* SUPPLIED RECORDS *
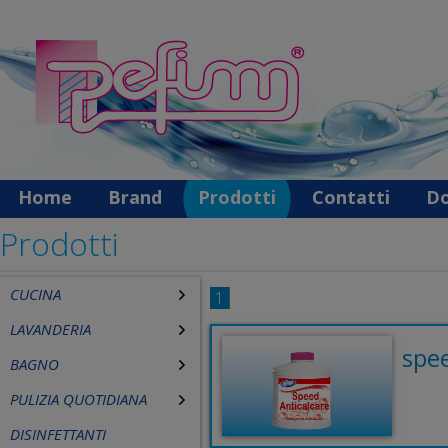
Home
Brand
Prodotti
Contatti
Do
Prodotti
CUCINA
1
LAVANDERIA
spee
BAGNO
PULIZIA QUOTIDIANA
DISINFETTANTI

* ASSIGNMENT *
None of the pictures should appear; copy the rest of the material above exactly.

* PROBLEM SOLUTION *
Home
Brand
Prodotti
Contatti
Do
Prodotti
CUCINA
1
LAVANDERIA
spee
BAGNO
PULIZIA QUOTIDIANA
DISINFETTANTI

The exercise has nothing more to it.